TASK INSTRUCTIONS: Find and copy each line of the records where the string "magic" shows up.

DATA FOR REVIEW:
- - -

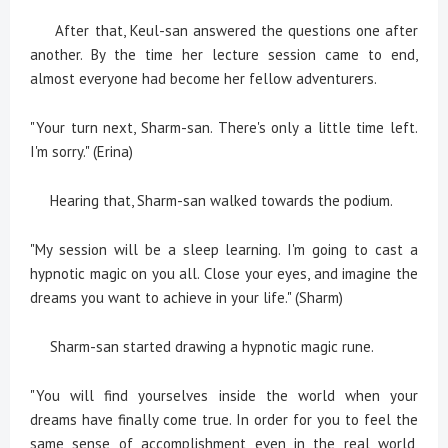
After that, Keul-san answered the questions one after
another. By the time her lecture session came to end,
almost everyone had become her fellow adventurers.
"Your turn next, Sharm-san. There's only a little time left.
I'm sorry." (Erina)
Hearing that, Sharm-san walked towards the podium.
"My session will be a sleep learning. I'm going to cast a
hypnotic magic on you all. Close your eyes, and imagine the
dreams you want to achieve in your life." (Sharm)
Sharm-san started drawing a hypnotic magic rune.
"You will find yourselves inside the world when your
dreams have finally come true. In order for you to feel the
same sense of accomplishment even in the real world,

- - -

SOLUTION FOR THIS PROBLEM:
hypnotic magic on you all. Close your eyes, and imagine the
Sharm-san started drawing a hypnotic magic rune.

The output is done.